> **Exercise requirements**: Please state how many lines below include the word "Алексей"; the reply should be the number only.

> **Records provided**:

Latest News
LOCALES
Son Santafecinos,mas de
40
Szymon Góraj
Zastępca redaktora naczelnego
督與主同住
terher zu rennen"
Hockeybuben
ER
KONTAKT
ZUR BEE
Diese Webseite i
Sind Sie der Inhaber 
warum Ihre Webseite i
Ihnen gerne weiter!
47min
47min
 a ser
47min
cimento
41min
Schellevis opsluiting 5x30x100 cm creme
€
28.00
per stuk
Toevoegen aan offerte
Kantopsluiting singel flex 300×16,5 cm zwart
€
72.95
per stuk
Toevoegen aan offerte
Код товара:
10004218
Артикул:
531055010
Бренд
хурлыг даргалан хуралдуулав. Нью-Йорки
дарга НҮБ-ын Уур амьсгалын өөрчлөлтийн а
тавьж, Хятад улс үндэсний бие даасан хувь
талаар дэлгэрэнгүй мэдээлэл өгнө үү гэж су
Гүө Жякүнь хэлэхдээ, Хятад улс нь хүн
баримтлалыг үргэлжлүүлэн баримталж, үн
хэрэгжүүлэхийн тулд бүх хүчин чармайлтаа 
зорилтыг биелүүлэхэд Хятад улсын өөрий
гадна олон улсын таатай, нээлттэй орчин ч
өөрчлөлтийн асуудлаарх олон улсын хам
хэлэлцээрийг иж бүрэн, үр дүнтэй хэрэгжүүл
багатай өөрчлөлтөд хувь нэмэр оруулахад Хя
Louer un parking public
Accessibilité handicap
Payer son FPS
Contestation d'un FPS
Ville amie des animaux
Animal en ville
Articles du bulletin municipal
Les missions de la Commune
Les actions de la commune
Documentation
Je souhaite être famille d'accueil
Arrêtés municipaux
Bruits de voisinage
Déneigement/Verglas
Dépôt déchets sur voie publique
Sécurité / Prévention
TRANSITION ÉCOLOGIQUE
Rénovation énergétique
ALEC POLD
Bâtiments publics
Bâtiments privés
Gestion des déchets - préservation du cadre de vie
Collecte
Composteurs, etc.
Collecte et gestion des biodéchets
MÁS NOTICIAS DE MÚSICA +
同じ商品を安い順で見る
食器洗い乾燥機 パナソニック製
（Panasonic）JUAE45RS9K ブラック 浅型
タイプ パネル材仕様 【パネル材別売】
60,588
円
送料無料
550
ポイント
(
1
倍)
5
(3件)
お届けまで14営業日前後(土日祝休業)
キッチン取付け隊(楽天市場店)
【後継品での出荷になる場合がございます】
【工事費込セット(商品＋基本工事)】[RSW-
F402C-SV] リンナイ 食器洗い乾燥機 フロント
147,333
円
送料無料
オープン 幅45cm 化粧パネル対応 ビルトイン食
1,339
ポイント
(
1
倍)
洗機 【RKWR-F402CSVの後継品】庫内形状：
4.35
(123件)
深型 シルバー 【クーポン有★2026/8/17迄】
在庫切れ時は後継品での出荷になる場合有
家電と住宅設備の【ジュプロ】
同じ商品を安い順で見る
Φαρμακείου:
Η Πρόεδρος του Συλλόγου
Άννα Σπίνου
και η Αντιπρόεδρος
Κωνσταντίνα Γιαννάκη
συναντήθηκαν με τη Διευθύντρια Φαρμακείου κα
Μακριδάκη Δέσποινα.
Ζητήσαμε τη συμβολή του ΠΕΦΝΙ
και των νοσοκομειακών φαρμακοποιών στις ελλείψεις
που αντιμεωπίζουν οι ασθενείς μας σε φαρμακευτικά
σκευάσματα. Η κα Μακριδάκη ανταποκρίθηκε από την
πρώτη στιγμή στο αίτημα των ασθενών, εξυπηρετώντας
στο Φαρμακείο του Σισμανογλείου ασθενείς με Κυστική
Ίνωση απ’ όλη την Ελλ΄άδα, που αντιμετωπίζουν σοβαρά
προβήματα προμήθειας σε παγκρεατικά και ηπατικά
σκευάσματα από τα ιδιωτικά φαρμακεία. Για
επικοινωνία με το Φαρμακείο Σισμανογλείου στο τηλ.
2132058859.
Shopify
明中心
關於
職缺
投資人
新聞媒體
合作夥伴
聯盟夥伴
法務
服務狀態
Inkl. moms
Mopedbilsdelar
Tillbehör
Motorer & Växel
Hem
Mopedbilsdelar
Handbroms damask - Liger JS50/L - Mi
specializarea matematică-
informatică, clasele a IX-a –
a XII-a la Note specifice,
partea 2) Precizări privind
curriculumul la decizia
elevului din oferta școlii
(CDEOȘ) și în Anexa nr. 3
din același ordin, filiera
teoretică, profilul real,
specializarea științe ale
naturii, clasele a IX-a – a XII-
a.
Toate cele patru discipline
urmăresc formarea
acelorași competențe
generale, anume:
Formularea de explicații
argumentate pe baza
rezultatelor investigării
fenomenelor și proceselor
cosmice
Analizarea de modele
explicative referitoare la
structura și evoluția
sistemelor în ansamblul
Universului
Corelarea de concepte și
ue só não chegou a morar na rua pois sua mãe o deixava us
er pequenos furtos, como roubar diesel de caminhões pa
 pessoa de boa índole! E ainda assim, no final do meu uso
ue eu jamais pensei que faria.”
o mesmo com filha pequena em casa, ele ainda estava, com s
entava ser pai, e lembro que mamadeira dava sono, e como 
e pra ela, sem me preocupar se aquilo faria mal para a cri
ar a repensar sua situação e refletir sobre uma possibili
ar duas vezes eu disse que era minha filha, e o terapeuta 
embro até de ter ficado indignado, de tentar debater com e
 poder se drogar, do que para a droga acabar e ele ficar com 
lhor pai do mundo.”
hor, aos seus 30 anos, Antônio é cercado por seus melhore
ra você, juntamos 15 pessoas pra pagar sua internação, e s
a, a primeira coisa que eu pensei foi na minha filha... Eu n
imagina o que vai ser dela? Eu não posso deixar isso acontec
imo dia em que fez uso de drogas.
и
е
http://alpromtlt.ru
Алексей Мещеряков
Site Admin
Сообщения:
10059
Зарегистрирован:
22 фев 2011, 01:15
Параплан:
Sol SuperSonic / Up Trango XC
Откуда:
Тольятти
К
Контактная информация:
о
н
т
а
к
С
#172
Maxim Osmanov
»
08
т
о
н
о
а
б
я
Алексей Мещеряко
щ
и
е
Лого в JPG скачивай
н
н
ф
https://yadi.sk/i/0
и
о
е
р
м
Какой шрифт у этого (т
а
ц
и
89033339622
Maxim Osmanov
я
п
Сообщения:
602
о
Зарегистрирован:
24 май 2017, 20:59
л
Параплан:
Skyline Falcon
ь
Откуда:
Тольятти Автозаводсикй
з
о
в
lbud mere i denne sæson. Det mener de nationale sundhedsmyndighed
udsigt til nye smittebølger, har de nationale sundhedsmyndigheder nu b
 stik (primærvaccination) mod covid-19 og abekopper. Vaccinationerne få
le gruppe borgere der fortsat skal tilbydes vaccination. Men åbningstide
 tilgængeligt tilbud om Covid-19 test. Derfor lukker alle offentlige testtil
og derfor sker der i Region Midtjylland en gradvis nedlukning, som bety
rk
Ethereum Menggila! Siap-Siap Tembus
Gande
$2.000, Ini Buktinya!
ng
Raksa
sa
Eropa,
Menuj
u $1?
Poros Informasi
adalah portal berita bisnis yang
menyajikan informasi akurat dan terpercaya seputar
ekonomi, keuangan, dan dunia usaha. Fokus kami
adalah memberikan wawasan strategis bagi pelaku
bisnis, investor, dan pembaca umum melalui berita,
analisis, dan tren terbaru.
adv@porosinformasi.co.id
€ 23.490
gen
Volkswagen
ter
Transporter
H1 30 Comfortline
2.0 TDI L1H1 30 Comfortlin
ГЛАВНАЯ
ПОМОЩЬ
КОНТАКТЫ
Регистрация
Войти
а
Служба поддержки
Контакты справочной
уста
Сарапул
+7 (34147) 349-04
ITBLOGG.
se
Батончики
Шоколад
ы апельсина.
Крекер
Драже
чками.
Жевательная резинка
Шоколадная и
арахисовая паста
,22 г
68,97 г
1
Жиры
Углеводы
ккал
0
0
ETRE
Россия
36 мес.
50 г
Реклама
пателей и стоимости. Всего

> **Task solution**: 2